La biométrie, technologie d’identification des personnes grâce à leurs caractéristiques physiques uniques, s’est longtemps focalisée sur deux parties de nos corps : les mains et le visage. On pense bien sûr en tout premier lieu aux empreintes digitales, dont l’utilisation à des fins policières remonte au XIXe siècle. Mais d’autres mesures et techniques servent à différencier un individu de son prochain, comme la géométrie de la main ou ses motifs veineux, la structure du visage, la reconnaissance de la voix, de l’iris, de la rétine, la dynamique de la signature ou encore la manière dont on tape sur un clavier d’ordinateur. La plupart de ces solutions biométriques nécessitent la participation active de la personne dont on souhaite vérifier l’identité : il faut mettre son doigt sur un capteur, ses yeux devant une caméra, sa main dans un appareil, etc. Dès que les policiers, douaniers et autres représentants de l’ordre veulent identifier des personnes dans une foule de manière discrète et non invasive, seule la reconnaissance du visage peut fonctionner, via les caméras de surveillance. Mais cette technologie a ses limites, notamment si la lumière est très mauvaise ou si les gens se promènent tête baissée. C’est pour cette raison qu’elle est généralement implantée aux points de contrôles, que ce soit dans les aéroports ou dans les stades.

Difficile, donc, d’identifier des personnes sur un quai de métro ou dans une salle des pas perdus… A moins qu’on ne tente de les reconnaître non pas avec leur visage mais avec… leur démarche.
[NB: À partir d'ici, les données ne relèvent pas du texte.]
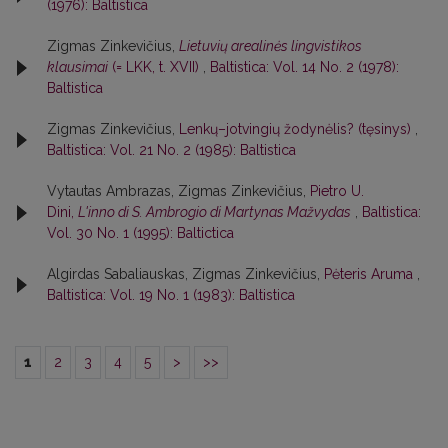
(1976): Baltistica
Zigmas Zinkevičius,
Lietuvių arealinės lingvistikos
klausimai
(= LKK, t. XVII)
,
Baltistica: Vol. 14 No. 2 (1978):
Baltistica
Zigmas Zinkevičius,
Lenkų–jotvingių žodynėlis? (tęsinys)
,
Baltistica: Vol. 21 No. 2 (1985): Baltistica
Vytautas Ambrazas, Zigmas Zinkevičius,
Pietro U.
Dini,
L'inno di S. Ambrogio di Martynas Mažvydas
,
Baltistica:
Vol. 30 No. 1 (1995): Baltictica
Algirdas Sabaliauskas, Zigmas Zinkevičius,
Pėteris Aruma
,
Baltistica: Vol. 19 No. 1 (1983): Baltistica
1
2
3
4
5
>
>>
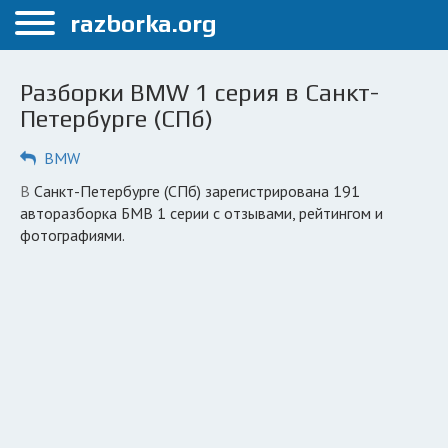
Меню
razborka.org
Главная
Разборки BMW 1 серия в Санкт-
Санкт-Петербург
Петербурге (СПб)
ПОЛЬЗОВАТЕЛЯМ
BMW
Каталог разборок
в Санкт-Петербурге (СПб) зарегистрирована 191
авторазборка БМВ 1 серии с отзывами, рейтингом и
Автосервисы
фотографиями.
Вопрос автоюристу
Поиск деталей
КОМПАНИЯМ
Личный кабинет
Добавить компанию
Une approche paradoxale car, en apparence, comme le suggère la chanson (“la meilleure façon de marcher, c’est encore la nôtre, c’est de mettre un pied devant l’autre et de recommencer”), rien n’est plus banal que de marcher. Le talon se pose le premier, le pied se déroule vers l’avant puis se soulève sur sa plante et l’on pousse jusqu’au bout des orteils (voir photo ci-dessous).

Pourtant, derrière cette banalité répétitive, il existe une infinité de petites variantes et chacun, en fonction de ses caractéristiques corporelles et de la manière de mouvoir ses membres, a une démarche qui lui est propre. Les humains sont d’ailleurs assez doués pour reconnaître leurs proches à leur façon de se déplacer. Toute la question est de savoir si une machine est capable d’effectuer cette tâche sans se tromper ?
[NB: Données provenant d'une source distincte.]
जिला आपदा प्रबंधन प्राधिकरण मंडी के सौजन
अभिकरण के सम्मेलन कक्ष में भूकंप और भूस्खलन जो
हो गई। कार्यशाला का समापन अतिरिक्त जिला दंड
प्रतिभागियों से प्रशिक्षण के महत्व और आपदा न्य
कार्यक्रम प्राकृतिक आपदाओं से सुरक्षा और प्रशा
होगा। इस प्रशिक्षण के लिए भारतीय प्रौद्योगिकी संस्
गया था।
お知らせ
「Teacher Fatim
Plusieurs études ont déjà été réalisées à ce sujet. Pour ce faire, les chercheurs ont installé des réseaux de capteurs de pression dans le sol et y ont fait marcher des volontaires, pieds nus, pour une meilleure précision. Les taux de reconnaissance ont été assez bons, entre 80 et 85 % pour la plupart, avec quelques pointes au-dessus des 90 %. Toutefois, dans une étude publiée le 7 septembre par la revue Interface, une équipe internationale souligne que les échantillons testés jusqu’à présent étaient relativement faibles (au maximum 30 personnes) et a fait le pari de tenter l’expérience avec plus de 100 personnes. Cent quatre cobayes ont donc été recrutés qui ont chacun fait dix pas, cinq du pied droit et cinq du pied gauche, sur un sol suffisamment truffé de capteurs de pression pour obtenir des images avec une résolution de 5 millimètres (voir ci-dessous).
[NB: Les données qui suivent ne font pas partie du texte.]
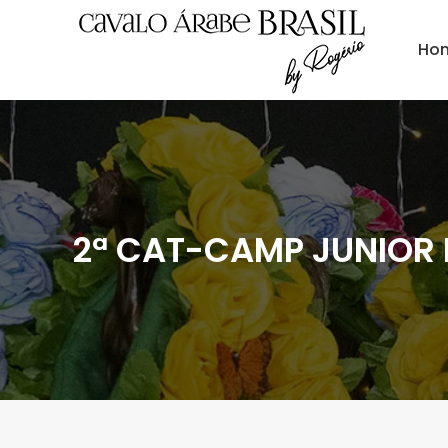
Ho
2ª CAT-CAMP JUNIOR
La dynamique de chacun de ces pas, la pression exercée par chaque centimètre carré, la forme du pied, toutes ces données ont été enregistrées et passées à la moulinette d’un algorithme optimisé. Sur les 1 040 pas testés, le programme mis au point par l’équipe en a reconnu 1 036 sans se tromper (519/520 pour le pied droit, 517/520 pour le pied gauche), soit un taux de réussite de 99,6 %. Le genre de chiffre qui commence à plaire aux spécialistes de la biométrie. Le hic, c’est que l’on va rarement pieds nus dans le métro ou à l’aéroport. La prochaine étape sera donc de tester la technique avec des chaussures, ce qui risque de réduire la précision des mesures (ou bien obliger les chercheurs à travailler sur plusieurs pas). De plus, on ne marche pas de la même façon en tongs qu’en talons aiguilles… Enfin, contrairement à ses empreintes digitales, il est possible de modifier sa démarche pour ne pas être reconnu.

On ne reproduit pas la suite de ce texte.